Зулейха сначала выслушивала эти сочувственные излияния Зарринтач с возмущением, с недоумением, потом привыкла, и, в конце концов, собственная свекровь, старая Хатун, стала ей уже казаться тем источником зла, которое портило ее молодую жизнь…
Возвращаясь домой от Зарринтач, она косо смотрела на Хатун, ни за что ни про что обижалась, сетовала на свою судьбу, плакала.
Мехман замечал что-то неладное в поведении жены, но объяснял это тем, что она скучает без своей матери. Но, впрочем, глубоко в домашние дела не вникал, целиком отдавшись работе.
Он постепенно накапливал опыт, все глубже и глубже входил в дела. Приходилось ему выезжать в дальние села, иногда оставаться там ночевать.

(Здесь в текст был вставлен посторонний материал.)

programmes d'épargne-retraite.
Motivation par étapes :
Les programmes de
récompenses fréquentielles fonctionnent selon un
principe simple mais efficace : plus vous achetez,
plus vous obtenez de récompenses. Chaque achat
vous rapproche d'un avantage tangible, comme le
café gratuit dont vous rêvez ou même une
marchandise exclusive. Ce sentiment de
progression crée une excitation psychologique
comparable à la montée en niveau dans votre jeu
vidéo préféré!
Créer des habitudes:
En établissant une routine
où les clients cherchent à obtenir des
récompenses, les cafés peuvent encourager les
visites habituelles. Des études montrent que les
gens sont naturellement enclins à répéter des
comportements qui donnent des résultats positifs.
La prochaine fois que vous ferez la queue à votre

Хатун подолгу не спала, дожидаясь сына. Сердце ее тревожно билось. Когда ветер стучал в дверь, она вскакивала с постели и спрашивала, дрожа:
— Это ты, сыночек?
Но на дворе бушевал только ветер. Старуха подолгу стояла у порога, наконец возвращалась, продрогшая. Просыпалась Зулейха, тяжело ворочалась, бормотала про себя: «Эта старуха и спать не дает, честное слово. Вечно суетится: Мехман не пришел, что-то с ним случилось в пути». — «А вдруг и в самом деле! — и на миг у Зулейхи сжималось в тревоге сердце. — А может быть, ему совсем сейчас не скучно? Ведь в каждом крестьянском доме есть и дочери и ласковые невестки?..»
Мысли постепенно путались, и Зулейха засыпала, а Хатун устремляла взгляд на окно, все ждала, ждала, пока не наступало утро.

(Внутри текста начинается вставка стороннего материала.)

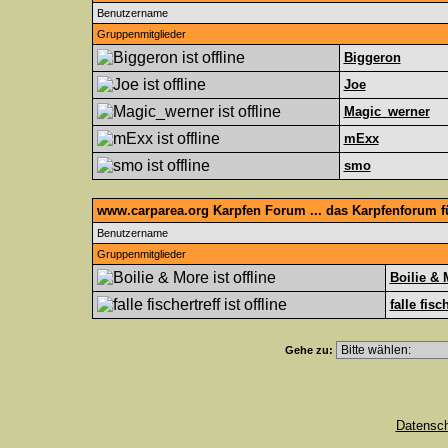
Benutzername
Gruppenmitglieder
Biggeron
Joe
Magic_werner
mExx
smo
www.carparea.org Karpfen Forum ... das Karpfenforum 
Benutzername
Gruppenmitglieder
Boilie & 
falle fisc
Gehe zu:
Datensc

Зулейха больше уже не ласкалась к свекрови, на все отвечала «да», «нет», «у меня голова болит».
Она все чаще ходила к Зарринтач. Та показывала ей свои бриллиантовые серьги, красивые кольца, золотые часы. Зулейха дивилась всей этой роскоши и, нечего греха таить, даже завидовала ей. Она очень любила блестящие побрякушки, сказывалось воспитание Шехла-ханум.
— Милая, как ты накопила столько ценностей? Откуда?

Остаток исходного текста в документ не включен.